I actually got in studios with animation tests I had done on the premises. And these animation tests were mandatory for relative newcomers unless you knew someone inside with influence (ah,nepotism!)
But the "send the test over by mail" routine sent by an unseen and unmet employer was, and still is, a soft brush off. They don't want to hire you when this happens, as opposed to getting someone to do a scene for free that will end up in the project. Everyone usually gets sent the same test.

I think that what you refer to as the Golden Age studio system of decades past can be said of many industries. It's how corporate culture has evolved across the board. If you want a steady job for years in one place nowadays, you have to become an accountant.

Anonymous said...

Great article, Mark and as one of your former students and someone that almost had the knee jerk reaction to participate in this "venture" of a sham, live music, I must say you articulate very well the slippery slope that this short film has ramped up. In my personal opinion, hoodwinked started alot of this mess (well, not directly but it certainly opened the floodgates) to cheap labour and maximum profit. Lets be real now; it is all about the profit. And why keep as many animators as a studio can when you can pay one or two leads and farm out the rest of the work for 500 bucks a shot? Most people would love to work on something featured on the big screen and be damned the cost. With the schools turining out record numbers of animators, there will always be good to decent ones to pick from every year and when they get too good and want a raise; go with the cheaper and younger. Much like baseball, I suppose.
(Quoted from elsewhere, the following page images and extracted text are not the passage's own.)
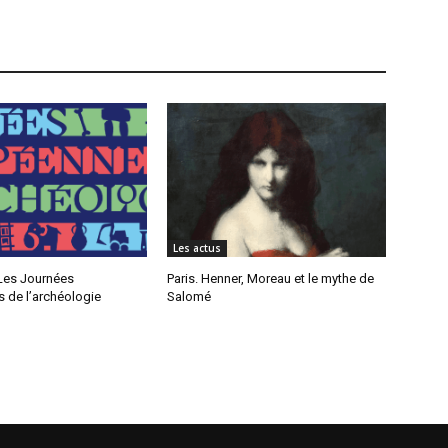
Les actus
 Les Journées
Paris. Henner, Moreau et le mythe de
 de l’archéologie
Salomé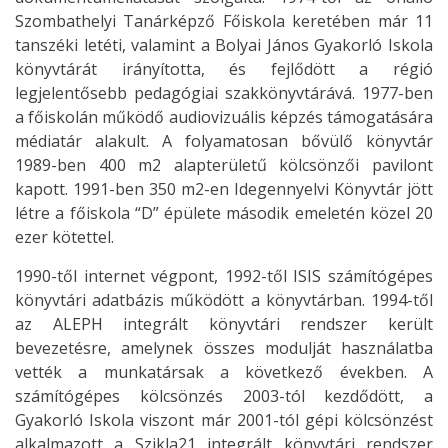
Szombathelyi Tanárképző Főiskola keretében már 11
tanszéki letéti, valamint a Bolyai János Gyakorló Iskola
könyvtárát irányította, és fejlődött a régió
legjelentősebb pedagógiai szakkönyvtárává. 1977-ben
a főiskolán működő audiovizuális képzés támogatására
médiatár alakult. A folyamatosan bővülő könyvtár
1989-ben 400 m2 alapterületű kölcsönzői pavilont
kapott. 1991-ben 350 m2-en Idegennyelvi Könyvtár jött
létre a főiskola “D” épülete második emeletén közel 20
ezer kötettel.
1990-től internet végpont, 1992-től ISIS számítógépes
könyvtári adatbázis működött a könyvtárban. 1994-től
az ALEPH integrált könyvtári rendszer került
bevezetésre, amelynek összes modulját használatba
vették a munkatársak a következő években. A
számítógépes kölcsönzés 2003-tól kezdődött, a
Gyakorló Iskola viszont már 2001-tól gépi kölcsönzést
alkalmazott a Szikla21 integrált könyvtári rendszer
It is much the way some of Chris Landreth's movies were made too with the NFB. With movies like hoodwinked and transformers 2 even (both critically lambasted but commercially successful) becoming a studio trend to bank on and the people not demanding quality, just quantitiy, and everyone and their mother making a CG animated film (go to future shop or loblaws and look at how many no-name knock off cg movies there are) is it that long before all the good animated movies dry up (if they havent already?)??

P.s. Isnt one of the guys throwing this thing together the same guy affiliated with the ani-boom/ fox make a holiday special contest? Anyone not see where this is going??

Anonymous said...

Sorry to clog up the comment section but I found one more article that I think articulates a great point as to the ethical view of this whole mass animation thing.

http://motionographer.com/2009/07/19/mass-animationmass-exploitation/

And why didn't they farm out the lighting, rendering, texturing and modelling? I quote the immortal jeff goldblum from Jurrasic park " Your too busy wondering if you could, you never stopped to think if you should".......

Anonymous said...

This is nothing more than sweatshop work for appallingly low fees and appears to violate several labour laws. Of course who can enforce them when they're done on the Web?